Pimetheus instructions ain't rocket science. Every morning, he's starting his journey with a launch message. While orbiting through the cosmos, he makes several API calls, validates and extracts the data, transforms them into posts and loads them up to space.
NASA API:
- Latest Astronomy Picture of the Day (APOD).
- Recent pictures from the Earth Polychromatic Imaging Camera (EPIC).
Google Search API:
- Exploring space terms and retrieving relevant Wikipedia results.
Rocket Launch API:
- Upcoming orbital rocket launches
On his adventure he's not only sharing space related information with his audience, but also engaging with them through reposts and likes. Regularly he controls the temperature of his travel device, the Raspberry Pi, and shares it together with his travel time.
- Raspberry Pi
- Bluesky account
- X Developer account
- Google Developer account
- NASA API keys
- Python 3.12
- Validation:
pydantic - Structured logging:
structlog - Http requests:
httpx - Image processing:
pillow - X API:
tweepy - Bluesky API:
atproto
Pimetheus is built on top of a strict src/ layout, with the pyproject.toml as his center of gravitation.

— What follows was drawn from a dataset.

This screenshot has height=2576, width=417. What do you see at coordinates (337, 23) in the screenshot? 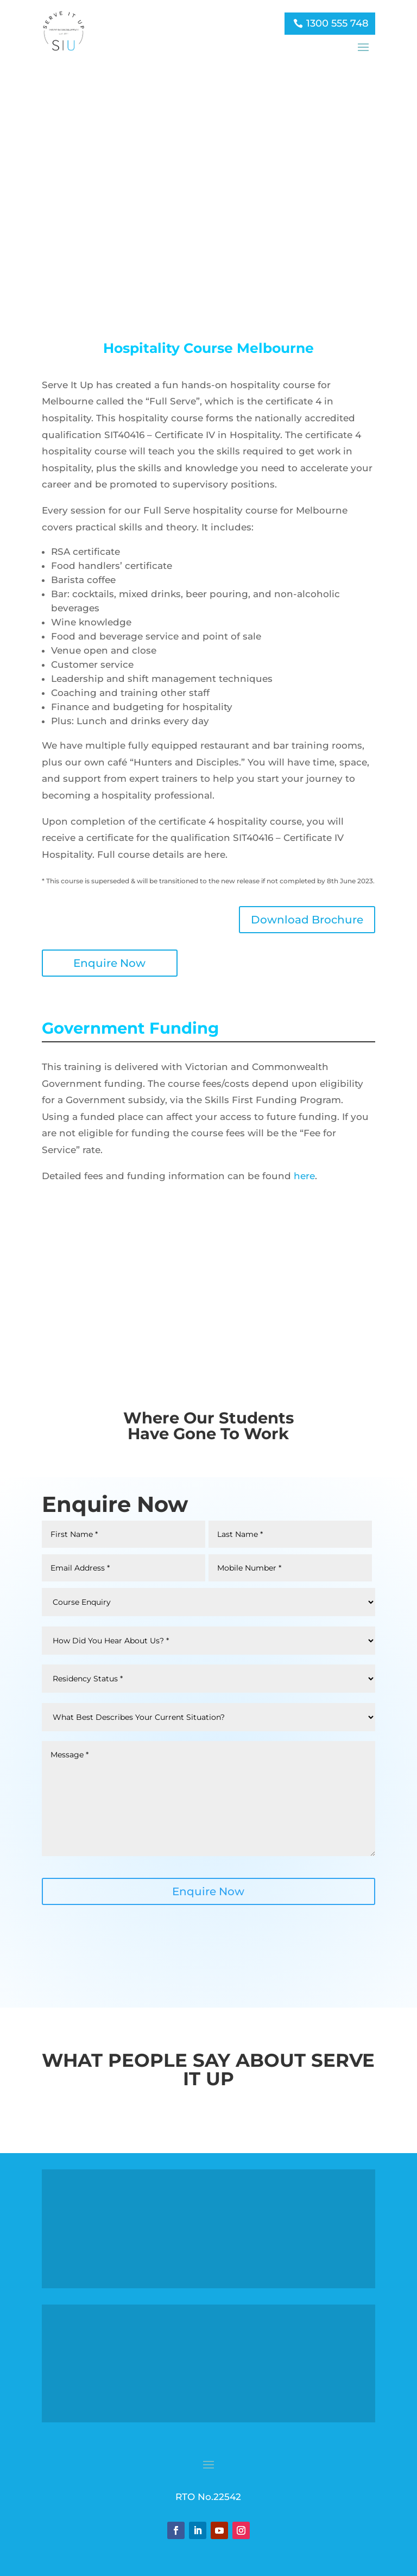
I see `1300 555 748` at bounding box center [337, 23].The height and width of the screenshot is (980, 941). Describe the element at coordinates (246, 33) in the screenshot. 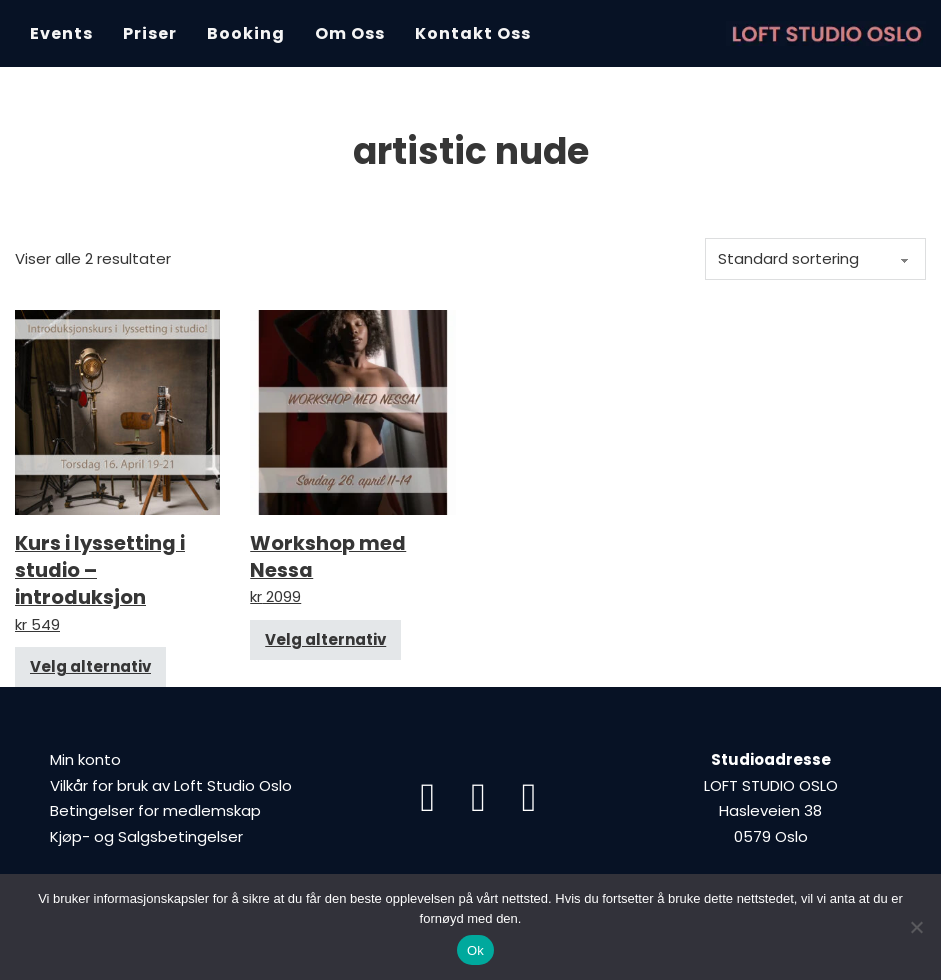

In the infrastructure subdirectory he manages http connections for API calls, image processing, Raspberry Pi interactions and storage handling.
Under the integrations/apis subdirectory he fetches, validates and extracts data from various APIs,
whereas under the integrations/publish subdirectory he interacts with the Bluesky and X (Twitter) API.
In the services subdirectory the bot actions like publishing posts and engagement are managed.
Pimetheus has the following built-in flags:
- offline: If True, posting and engagement interactions are only simulated.
- emulation: If True, interactions with the Raspberry Pi are emulated.
- twitter: If True, posting to X (Twitter) is enabled.
- bluesky: If True, posting to Bluesky is enabled.
These flags and other settings are loaded from the configurations file config.{APP_ENV}.toml.
For his Black box, Pimetheus relies on structured logging, a critical component for learning from accidents and serious incidents during his travels. All of his actions, flight parameters, system warnings and errors get by default streamed to stdout, but logging to json file can easily be enabled. This data is essential for accident investigation, performance analysis, and understanding the sequence of events leading up to an incident or accident.
If you want to clone Pimetheus to create your own space traveler powered by a Raspberry Pi follow those steps:
-
Clone the repository to your local machine:
git clone https://github.com/Pymetheus/XBot_Pimetheus
-
Replace Pimetheus with your bot name
cd XBot_Pimetheus grep -rl "pimetheus" . | xargs sed -i "s|pimetheus|<your-bot-name>|g" mv src/pimetheus "src/<your-bot-name>"
-
Update the API keys in the env file
mv .config/.env.example ".config/.env.dev" nano .config/.env.dev
Contributions and co-pilots to this project are welcome! If you would like to contribute, please open an issue to discuss potential changes or submit a pull request. For more details please visit the contributing page.
This project is licensed under the MIT License. You are free to use, modify, and distribute this code as permitted by the license.